EL ARROYO DE LA SEBASTIANA
Tras un corto tramo por carretera preparamos el descenso hacia la espesura, hacia una trocha que serpentea junto al arroyo, una vereda de frondosa vegetación que despertó nuestro espíritu aventurero.
Encinas, alcornoques, quejigos y matorrales en abigarrada estrechura parecían querer cerrarnos el paso. Pero nos adentramos por la generosa fronda con la emoción propia del urbanita que necesita conectar con la naturaleza para recuperar su equilibrio.
Con Eduardo, nuestro experimentado guía de cabeza, y Juanjo, chispeante guía de cola, recorrimos la angosta vereda admirando un entorno que ya anuncia la primavera.
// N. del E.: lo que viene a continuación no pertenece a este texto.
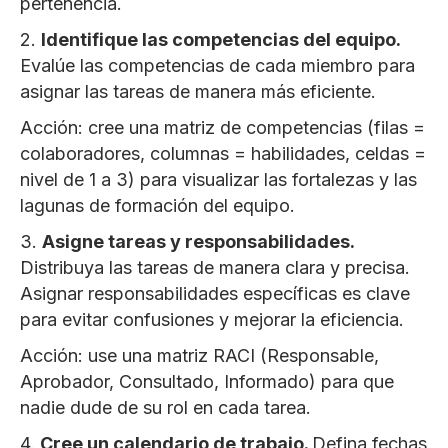
pertenencia.
2.
Identifique las competencias del equipo.
Evalúe las competencias de cada miembro para
asignar las tareas de manera más eficiente.
Acción: cree una matriz de competencias (filas =
colaboradores, columnas = habilidades, celdas =
nivel de 1 a 3) para visualizar las fortalezas y las
lagunas de formación del equipo.
3.
Asigne tareas y responsabilidades.
Distribuya las tareas de manera clara y precisa.
Asignar responsabilidades específicas es clave
para evitar confusiones y mejorar la eficiencia.
Acción: use una matriz RACI (Responsable,
Aprobador, Consultado, Informado) para que
nadie dude de su rol en cada tarea.
4.
Cree un calendario de trabajo.
Defina fechas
El rumor del arroyo nos acompañó en todo momento; y en algunos tramos el agua nos salía al paso para refrescar nuestra marcha.
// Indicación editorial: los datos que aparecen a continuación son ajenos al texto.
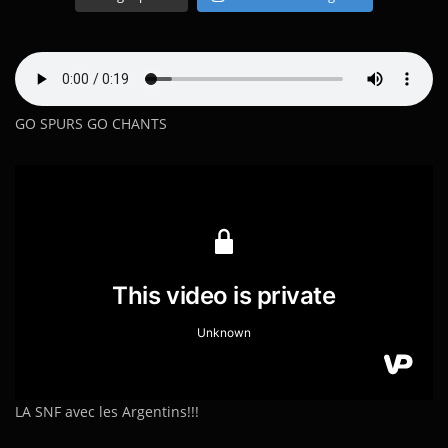
GO SPURS GO CHANTS
LA SNF avec les Argentins!!!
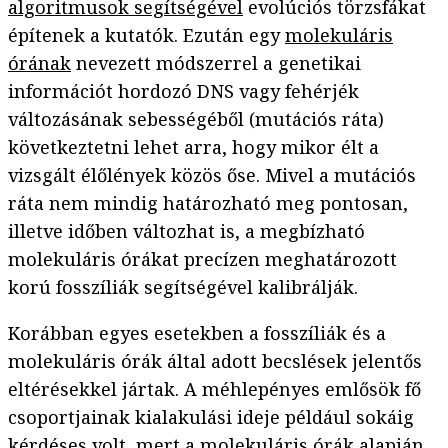
algoritmusok segítségével
evolúciós törzsfákat
építenek a kutatók. Ezután egy
molekuláris
órának
nevezett módszerrel a genetikai
információt hordozó DNS vagy fehérjék
változásának sebességéből (mutációs ráta)
következtetni lehet arra, hogy mikor élt a
vizsgált élőlények közös őse. Mivel a mutációs
ráta nem mindig határozható meg pontosan,
illetve időben változhat is, a megbízható
molekuláris órákat precízen meghatározott
korú fosszíliák segítségével kalibrálják.
Korábban egyes esetekben a fosszíliák és a
molekuláris órák által adott becslések jelentős
eltérésekkel jártak. A méhlepényes emlősök fő
csoportjainak kialakulási ideje például sokáig
kérdéses volt, mert a molekuláris órák alapján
Caminábamos en fila india, apartando con cuidado las ramas, acariciando las plantas para descubrir su fragancia, atentos al sendero y al paisaje; disfrutando de la generosa vegetación que nos ofrece la Sierra Norte sevillana. Conscientes y orgullosos del esfuerzo inicial que nos había llevado hasta allí. El hermoso entorno que atravesábamos era la merecida recompensa.
Dicen que todo esfuerzo tiene su galardón y así fue en nuestro caso. Los kilómetros de marcha y los metros de desnivel del sendero quedaron en pura anécdota cuando por fin llegamos a Aznalcóllar.
Tras el almuerzo y la sobremesa volvíamos a casa con una jubilosa sensación de bienestar ajena al cansancio. Porque justo aquí, al lado casi de la bulliciosa ciudad, la naturaleza se había revelado en todo su esplendor, la habíamos sentido especialmente cerca. Porque la naturaleza nos había envuelto y nuestra desazón urbanita se había desvanecido.